Issue 10: Model selection for 20GB VRAM

With full-precision models OOM-ing and NPU-targeted quants ruled out, the realistic options for RTX 4000 Ada with v0.17.0 are:

Model	VRAM estimate	Notes
`Qwen/Qwen3-8B-AWQ`	~8GB weights + KV cache	Official, well-tested with vLLM
`Qwen/Qwen3-14B-AWQ`	~10GB weights + reduced KV cache	Fits, but reduce max-model-len
`cyankiwi/Qwen3.5-9B-AWQ-4bit`	~6GB weights + KV cache	Community quant, newest model

Qwen/Qwen3-8B-AWQ is the most stable choice for v0.17.0 — official org, known to work with the bundled transformers version, and awq_marlin activates cleanly on sm_89.
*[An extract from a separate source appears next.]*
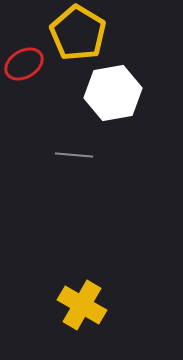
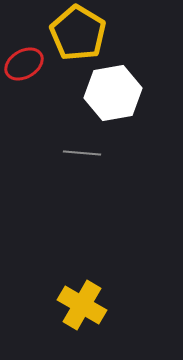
gray line: moved 8 px right, 2 px up
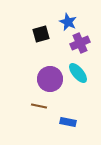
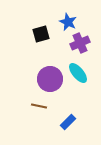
blue rectangle: rotated 56 degrees counterclockwise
Final working docker-compose

services:
  lmcache-vllm:
    image: vllm/vllm-openai:v0.17.0
    deploy:
      resources:
        reservations:
          devices:
            - driver: nvidia
              count: all
              capabilities: [gpu]
    ports:
      - "8000:8000"
    volumes:
      - ~/.cache/huggingface:/root/.cache/huggingface
    environment:
      - HF_TOKEN=${HF_TOKEN}
      - NVIDIA_VISIBLE_DEVICES=all
    ipc: host
    entrypoint: ["vllm", "serve", "Qwen/Qwen2.5-14B-Instruct-AWQ"]
    command: >
      --gpu-memory-utilization 0.9
      --max-model-len 23232
      --quantization awq_marlin
      --enable-auto-tool-choice
      --tool-call-parser hermes

Bonus: qwen-code in Docker

If you want to run the qwen-code CLI without installing Node locally:

docker run -it --rm node:22-slim bash -c \
  "npm install -g @qwen-code/qwen-code@latest && qwen-code"

Point it at http://host-ip:8000 and it picks up the local vLLM endpoint.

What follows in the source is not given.